Jacobson's suit, which states "some would say" she was "the best in the business" before the July 5, 2007, incident was recorded by Channel 2, alleges the station never should have shot the video, should never have aired it and should not have edited it the way it did.
The suit asserts Channel 2 portrayed her as "an adulteress and disreputable reporter" and said the station leaked word of the tape to newspapers, leading to published reports it used to justify airing the video.
Jacobson has said she originally intended to take her kids swimming at Chicago's East Bank Club before she detoured to the Plainfield home of Craig Stebic, whose wife had vanished two months earlier and remains missing to this day, at the invitation of Stebic's sister.
"CBS2 stands by its reporting," a WBBM spokeswoman said in a statement. "Ms. Jacobson's claims have no merit, and we look forward to vigorously defending ourselves in court."
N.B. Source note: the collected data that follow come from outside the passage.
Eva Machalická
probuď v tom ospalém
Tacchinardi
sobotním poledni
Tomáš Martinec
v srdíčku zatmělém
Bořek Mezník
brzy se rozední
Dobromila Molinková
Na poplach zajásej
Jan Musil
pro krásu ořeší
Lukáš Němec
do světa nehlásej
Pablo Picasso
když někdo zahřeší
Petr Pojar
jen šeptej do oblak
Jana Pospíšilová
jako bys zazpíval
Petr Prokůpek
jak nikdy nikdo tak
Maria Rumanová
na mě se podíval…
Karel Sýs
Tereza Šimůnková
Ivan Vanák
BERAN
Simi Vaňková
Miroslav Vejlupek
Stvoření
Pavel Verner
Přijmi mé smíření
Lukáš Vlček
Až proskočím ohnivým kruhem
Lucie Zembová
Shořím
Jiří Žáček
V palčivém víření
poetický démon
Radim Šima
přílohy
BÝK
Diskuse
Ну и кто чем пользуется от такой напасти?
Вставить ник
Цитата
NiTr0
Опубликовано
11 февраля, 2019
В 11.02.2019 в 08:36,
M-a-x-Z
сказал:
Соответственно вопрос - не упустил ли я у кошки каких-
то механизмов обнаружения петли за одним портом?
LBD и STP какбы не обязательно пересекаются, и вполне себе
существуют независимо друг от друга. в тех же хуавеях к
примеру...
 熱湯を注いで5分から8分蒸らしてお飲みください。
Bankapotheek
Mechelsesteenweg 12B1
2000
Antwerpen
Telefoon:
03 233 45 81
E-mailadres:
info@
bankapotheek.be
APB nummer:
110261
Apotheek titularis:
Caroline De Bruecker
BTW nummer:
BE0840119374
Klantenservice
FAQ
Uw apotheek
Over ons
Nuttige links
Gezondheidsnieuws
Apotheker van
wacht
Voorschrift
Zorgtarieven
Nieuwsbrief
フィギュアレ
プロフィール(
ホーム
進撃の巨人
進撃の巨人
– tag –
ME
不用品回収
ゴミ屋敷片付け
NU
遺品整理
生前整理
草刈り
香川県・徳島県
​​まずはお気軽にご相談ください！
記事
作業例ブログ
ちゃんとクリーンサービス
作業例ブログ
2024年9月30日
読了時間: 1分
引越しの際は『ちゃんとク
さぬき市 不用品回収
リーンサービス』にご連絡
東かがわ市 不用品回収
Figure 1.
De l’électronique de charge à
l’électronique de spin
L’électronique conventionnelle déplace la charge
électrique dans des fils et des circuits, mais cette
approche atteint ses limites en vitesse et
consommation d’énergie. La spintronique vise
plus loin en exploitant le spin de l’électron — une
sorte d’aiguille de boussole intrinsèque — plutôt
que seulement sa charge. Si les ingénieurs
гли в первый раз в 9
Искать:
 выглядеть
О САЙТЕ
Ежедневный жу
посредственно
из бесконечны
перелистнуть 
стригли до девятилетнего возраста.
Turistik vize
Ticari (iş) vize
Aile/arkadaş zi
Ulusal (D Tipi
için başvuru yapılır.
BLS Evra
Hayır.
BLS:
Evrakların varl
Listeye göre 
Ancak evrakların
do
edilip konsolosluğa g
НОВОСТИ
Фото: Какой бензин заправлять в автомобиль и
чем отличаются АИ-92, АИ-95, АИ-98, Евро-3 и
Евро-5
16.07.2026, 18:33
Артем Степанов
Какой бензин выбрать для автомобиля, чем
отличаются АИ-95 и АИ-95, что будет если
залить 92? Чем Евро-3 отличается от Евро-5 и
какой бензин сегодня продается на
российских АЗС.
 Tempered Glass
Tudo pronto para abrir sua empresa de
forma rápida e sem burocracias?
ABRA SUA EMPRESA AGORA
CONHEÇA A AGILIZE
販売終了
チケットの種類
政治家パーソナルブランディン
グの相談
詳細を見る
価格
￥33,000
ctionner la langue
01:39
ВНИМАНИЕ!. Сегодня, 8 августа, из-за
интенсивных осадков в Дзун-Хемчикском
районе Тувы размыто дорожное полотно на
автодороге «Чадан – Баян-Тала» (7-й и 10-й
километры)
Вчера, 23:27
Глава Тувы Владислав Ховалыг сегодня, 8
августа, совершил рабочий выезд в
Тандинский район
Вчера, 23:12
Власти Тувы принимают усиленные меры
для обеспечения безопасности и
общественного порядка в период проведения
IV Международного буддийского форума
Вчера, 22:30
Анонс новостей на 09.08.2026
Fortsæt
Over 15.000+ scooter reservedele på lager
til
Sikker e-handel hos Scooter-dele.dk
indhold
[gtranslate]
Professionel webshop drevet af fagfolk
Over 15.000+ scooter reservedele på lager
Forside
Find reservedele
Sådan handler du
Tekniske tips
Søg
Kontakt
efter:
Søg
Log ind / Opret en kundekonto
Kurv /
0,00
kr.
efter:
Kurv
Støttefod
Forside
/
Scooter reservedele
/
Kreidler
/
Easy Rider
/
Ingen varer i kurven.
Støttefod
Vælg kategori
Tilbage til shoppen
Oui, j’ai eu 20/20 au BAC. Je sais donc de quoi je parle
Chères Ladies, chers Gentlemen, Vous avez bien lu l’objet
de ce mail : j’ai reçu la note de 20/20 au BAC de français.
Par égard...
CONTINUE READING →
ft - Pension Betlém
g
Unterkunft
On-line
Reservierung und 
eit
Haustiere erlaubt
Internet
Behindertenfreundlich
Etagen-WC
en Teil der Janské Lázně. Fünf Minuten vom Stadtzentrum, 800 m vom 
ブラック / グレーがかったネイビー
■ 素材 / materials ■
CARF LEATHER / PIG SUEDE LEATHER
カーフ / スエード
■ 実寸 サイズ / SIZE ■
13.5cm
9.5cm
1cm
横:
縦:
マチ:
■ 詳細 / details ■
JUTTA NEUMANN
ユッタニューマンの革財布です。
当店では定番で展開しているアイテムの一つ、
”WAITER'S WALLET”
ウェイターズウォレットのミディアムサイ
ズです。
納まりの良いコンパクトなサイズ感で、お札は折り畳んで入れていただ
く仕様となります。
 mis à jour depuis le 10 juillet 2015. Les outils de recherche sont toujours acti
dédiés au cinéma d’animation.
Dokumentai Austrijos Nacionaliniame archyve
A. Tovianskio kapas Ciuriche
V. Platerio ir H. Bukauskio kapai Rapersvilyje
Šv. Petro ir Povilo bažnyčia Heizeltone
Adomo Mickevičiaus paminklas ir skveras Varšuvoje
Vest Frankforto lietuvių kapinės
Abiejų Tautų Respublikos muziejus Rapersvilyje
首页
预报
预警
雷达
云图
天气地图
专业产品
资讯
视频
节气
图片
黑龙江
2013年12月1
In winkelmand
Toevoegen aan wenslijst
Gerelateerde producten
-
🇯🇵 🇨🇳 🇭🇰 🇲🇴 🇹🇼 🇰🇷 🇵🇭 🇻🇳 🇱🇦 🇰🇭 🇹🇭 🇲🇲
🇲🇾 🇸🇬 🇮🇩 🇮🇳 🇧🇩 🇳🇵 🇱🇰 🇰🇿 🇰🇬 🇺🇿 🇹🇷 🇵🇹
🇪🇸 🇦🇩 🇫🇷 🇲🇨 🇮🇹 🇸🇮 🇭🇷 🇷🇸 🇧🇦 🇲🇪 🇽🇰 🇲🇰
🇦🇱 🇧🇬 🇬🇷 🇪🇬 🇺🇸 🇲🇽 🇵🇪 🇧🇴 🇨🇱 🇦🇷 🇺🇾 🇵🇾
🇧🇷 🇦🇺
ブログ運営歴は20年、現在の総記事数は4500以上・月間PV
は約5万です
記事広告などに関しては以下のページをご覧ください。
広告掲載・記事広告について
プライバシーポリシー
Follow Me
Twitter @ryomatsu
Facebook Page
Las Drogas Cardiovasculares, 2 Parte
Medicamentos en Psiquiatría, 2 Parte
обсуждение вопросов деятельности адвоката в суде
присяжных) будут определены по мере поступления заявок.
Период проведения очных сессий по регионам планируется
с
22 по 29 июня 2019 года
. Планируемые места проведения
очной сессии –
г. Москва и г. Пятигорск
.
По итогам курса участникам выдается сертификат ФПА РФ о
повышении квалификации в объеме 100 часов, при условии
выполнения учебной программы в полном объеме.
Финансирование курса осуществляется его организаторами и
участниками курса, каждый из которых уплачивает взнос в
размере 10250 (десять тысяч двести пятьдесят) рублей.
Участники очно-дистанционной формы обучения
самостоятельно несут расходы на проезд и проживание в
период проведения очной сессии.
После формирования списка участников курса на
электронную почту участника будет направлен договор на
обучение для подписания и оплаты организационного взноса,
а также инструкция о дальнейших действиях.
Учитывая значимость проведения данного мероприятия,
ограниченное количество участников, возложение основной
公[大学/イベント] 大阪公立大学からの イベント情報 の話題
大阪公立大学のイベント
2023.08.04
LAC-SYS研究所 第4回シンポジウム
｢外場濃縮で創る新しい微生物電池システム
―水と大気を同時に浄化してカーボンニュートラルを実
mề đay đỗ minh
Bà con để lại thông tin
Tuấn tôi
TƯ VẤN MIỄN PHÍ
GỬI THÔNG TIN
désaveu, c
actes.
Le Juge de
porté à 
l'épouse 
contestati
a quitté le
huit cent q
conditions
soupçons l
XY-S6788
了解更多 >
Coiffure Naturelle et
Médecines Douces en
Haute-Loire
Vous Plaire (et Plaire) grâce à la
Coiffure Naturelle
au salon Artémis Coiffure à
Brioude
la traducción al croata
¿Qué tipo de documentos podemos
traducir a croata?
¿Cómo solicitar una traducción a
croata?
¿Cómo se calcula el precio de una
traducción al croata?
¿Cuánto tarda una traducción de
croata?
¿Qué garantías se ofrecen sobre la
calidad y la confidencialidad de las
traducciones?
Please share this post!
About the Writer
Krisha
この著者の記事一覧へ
Jacobson did not return a call for comment Monday night, and Zellner's office said the attorney was unavailable. NBC-owned WMAQ, Jacobson's ex-employer, declined to comment.
Whatever journalistic splash Jacobson had hoped to make by Stebic's pool by ingratiating herself with potential sources instead resulted in the self-inflicted sting of a belly flop, reported everywhere from England to Australia. Even Geraldo Rivera weighed in, decrying her ethics and calling her dismissal "a no-brainer" on Fox News Channel.
Jacobson's lawsuit cites an episode of NBC's "Law & Order" in which Lara Flynn Boyle played an ambitious reporter having an affair with a murder suspect. Apart from Boyle wearing a swimsuit and towel similar to Jacobson's, the episode's premise was far removed from anything that happened in Plainfield.
Zellner told the Chicago Tribune last year that before Channel 2 aired the tape, she had called the station to ask about the tape's status. She said she was concerned about what people might have been saying about what was on the unseen tape, already the talk of Chicago's TV newsrooms.
"I just heard some distortions of it," Zellner said. "No one was sitting in a hot tub. She wasn't anywhere near [Stebic]." ."
Sources told the Chicago Tribune last year that Jacobson's decision to brief police on her interaction with Stebic, without telling her WMAQ bosses, played a role in her ouster. That breach of standards, which made her a part of a story she was covering, one she had been warned she was getting too close to, was just the latest incident to cause bosses to lose their confidence in Jacobson's judgment, the sources said.
While one Chicago TV executive at the time called Jacobson's misstep "egregious," another said she might have survived it had it not been for an accumulation of incidents.